It was again quite a hot day in this mountainous part of southern Italy. At sea level, 45 minutes drive down the steep winding road, Naples was sweltering uncomfortably in the August sun. Here at altitude the air was cooler of course, but the sun seemed just as strong. Choosing the early afternoon for an exploration of the medieval quarter of the town was therefore a hobby only fit for the mad English, but still I decided to wander down past the square with the quiet cafes and ice cream bars, down the hill past the few desultory fashion shops and assorted stores.

Once off the end of the square, the buildings changed suddenly, and though the paintwork was still new and tidy, the ad hoc mixture of angles - never right - with which walls fitted together, the rough texture of surfaces and the shrunk, compressed, squeezed in feel of the houses, made it clear this was the old quarter, the medieval remnant of the town.

Another sensation quickly became apparent, wandering around the winding paths of this quarter: it was cool, blissfully and gently cool in comparison with the tarmac and paved expanses of the square, even with the fringes of trees to add shade, or compared to the normal, wide roads and pavements designed for traffic and bustling shopping crowds.

Unfortunately, cool and interesting though it was, this medieval quarter was small, and only a few minutes walking meant the whole area had been mapped out and investigated, though many interesting courtyards and gardens lay invisible behind walls and high gates. Below and beyond even this lowest point of the town however lay open countryside, dipping away briefly before the ground rose again to a small hill upon whose summit were clearly visible the stone remains of what seemed to be a hilltop castle of small but distinct proportions.

This had to be worth a visit and it was easy to drop away from the last line of cramped dwellings lining the lowest limit of the town, to cross the ridge, ground falling away further, steeply on either side, and to climb the hill up to where the stone foundations poked from the grass like squared-off teeth. There was an impressive view in the brilliant light of the afternoon, up and down several valleys that dived deeply into the earth. All around was apparent stillness, and even the heat haze seemed to have given up bothering to shimmer. The hilltop was exposed but the air too seemed to have given up moving and no breeze refreshed the stones. Sitting and looking at the view, and looking at the remains of what, at a closer view was probably rather too small to be a castle, was a good moment to become lost in thought. Who had made this building and why? How had it come to be ruined? - through earthquake, or hostile attack, or perhaps simple bad building? It would be easy to get carried away with a world of imaginings as the sun beat down on the sleepy mountains as it had every summer since well before these stones were set.

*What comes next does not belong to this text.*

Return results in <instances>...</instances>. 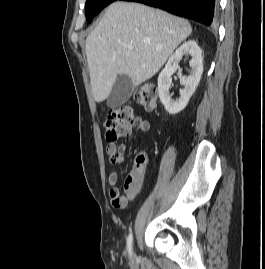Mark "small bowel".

It was definitely time to be getting back to some shade, this heat was suddenly becoming uncomfortable for a temperate constitution and the only breeze was that of my walking back down and along the ridge back towards the town. Clambering back onto the road and through the twisting streets the cooler air did nothing to dispel the powerful parched sensation in the throat and it was easy to decide the next priority was a shop that would sell a cold refreshing drink. However, this was mid afternoon, and wherever I looked, even up in the usually busy ranges of bars in the square, every door was closed and shuttered: the town sensibly snoozed the afternoon heat away in the shade. The more I searched for an open shop or bar the more the sense of thirst became inflamed, and though I could have cut losses and made straight up the hot hill to the hotel, it seemed too bizarre, so unfair, that a quenching drink should be unavailable before that: I searched on.

At last I decided that in fact I would be obliged to march through the heat up the road to the hotel, though the parched, dry feeling was maddening and unpleasant. Then, left outside a cafe on a table, may attention was caught by half a small yellow fruit: I grabbed the half lemon and bit into its juicy flesh with relish, its sharp tang biting into my tongue with exquisite pain.